Employers are going to such agreements because it helps cut down on litigation costs and reduces the number of complaints made to certain government entities. However, arbitration agreements can’t stop employees from making complaints or reports to certain agencies, including the Equal Employment Opportunity Commission.
While the EEOC doesn’t file a lot of lawsuits compared to the number of complaints it gets annually, it does seek to protect an employee’s ability to make those complaints. A recent report states that the EEOC has filed suit against Doherty Enterprises, which is a corporation managing chains such as Panera Bread. According to the complaint, the company has an arbitration agreement that does not include a carve-out for EEOC-related reports.
The lawsuit is still pending, but the court has ruled that the EEOC has standing to file the case, which could be a problem for other companies.

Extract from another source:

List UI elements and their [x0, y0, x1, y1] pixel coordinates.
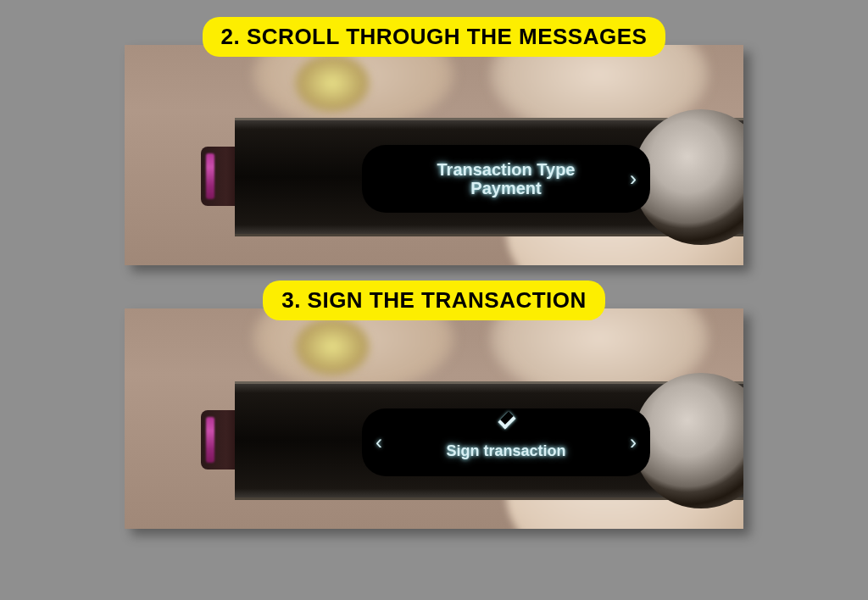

Experts are advising companies to ensure mandatory arbitration agreements don’t block employees from making reports to the EEOC.
When dealing with any type of employment dispute–or tool to manage those disputes–companies should seek experienced advice. It’s important to deal with issues in a legal and timely way, but organizations must also understand the legal implications of actions for the future. Sometimes, a one-sized-fits-all approach isn’t the best answer.